**Dataset**
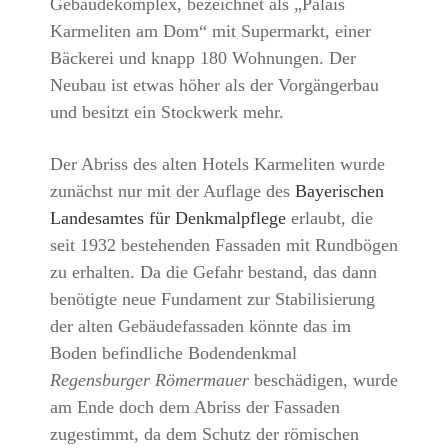
Gebäudekomplex, bezeichnet als „Palais
Karmeliten am Dom“ mit Supermarkt, einer
Bäckerei und knapp 180 Wohnungen. Der
Neubau ist etwas höher als der Vorgängerbau
und besitzt ein Stockwerk mehr.
Der Abriss des alten Hotels Karmeliten wurde
zunächst nur mit der Auflage des
Bayerischen
Landesamtes für Denkmalpflege
erlaubt, die
seit 1932 bestehenden Fassaden mit Rundbögen
zu erhalten. Da die Gefahr bestand, das dann
benötigte neue Fundament zur Stabilisierung
der alten Gebäudefassaden könnte das im
Boden befindliche Bodendenkmal
Regensburger Römermauer
beschädigen, wurde
am Ende doch dem Abriss der Fassaden
zugestimmt, da dem Schutz der römischen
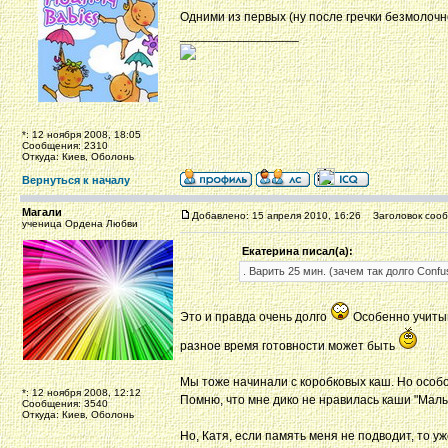
Одними из первых (ну после гречки безмолочно
_________________
*: 12 ноября 2008, 18:05
Сообщения: 2310
Откуда: Киев, Оболонь
Вернуться к началу
Магали
Добавлено: 15 апреля 2010, 16:26
Заголовок сооб
ученица Ордена Любви
Екатерина писал(а):
. Варить 25 мин. (зачем так долго Confu
Это и правда очень долго
Особенно учитыв
разное время готовности может быть
Мы тоже начинали с коробковых каш. Но особо
*: 12 ноября 2008, 12:12
Помню, что мне дико не нравилась каши "Малы
Сообщения: 3540
Откуда: Киев, Оболонь
Но, Катя, если память меня не подводит, то 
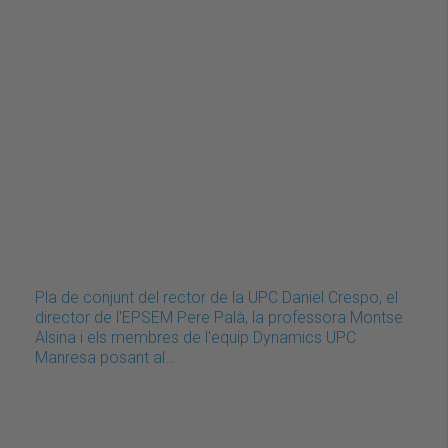
Pla de conjunt del rector de la UPC Daniel Crespo, el
director de l'EPSEM Pere Palà, la professora Montse
Alsina i els membres de l'equip Dynamics UPC
Manresa posant al…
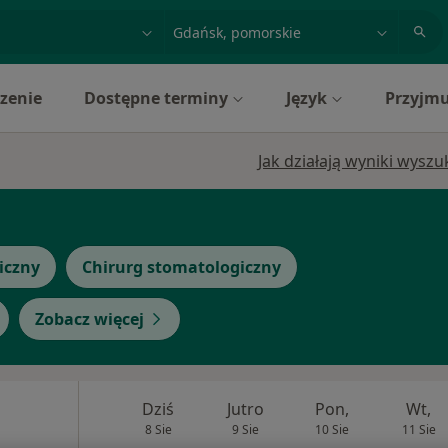
acja, badanie lub nazwisko
miasto lub dzielnica
zenie
Dostępne terminy
Język
Przyjmu
Jak działają wyniki wysz
iczny
Chirurg stomatologiczny
Zobacz więcej
Dziś
Jutro
Pon,
Wt,
8 Sie
9 Sie
10 Sie
11 Sie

**Assigned task**
Retype the lines starting with the one that holds "Но, Катя, если память меня не подводит, то" and ending with the last line of the data above, both included; skip the pictures.

**Solution**
Но, Катя, если память меня не подводит, то 
Pla de conjunt del rector de la UPC Daniel Crespo, el
director de l'EPSEM Pere Palà, la professora Montse
Alsina i els membres de l'equip Dynamics UPC
Manresa posant al…
acja, badanie lub nazwisko
miasto lub dzielnica
zenie
Dostępne terminy
Język
Przyjmu
Jak działają wyniki wysz
iczny
Chirurg stomatologiczny
Zobacz więcej
Dziś
Jutro
Pon,
Wt,
8 Sie
9 Sie
10 Sie
11 Sie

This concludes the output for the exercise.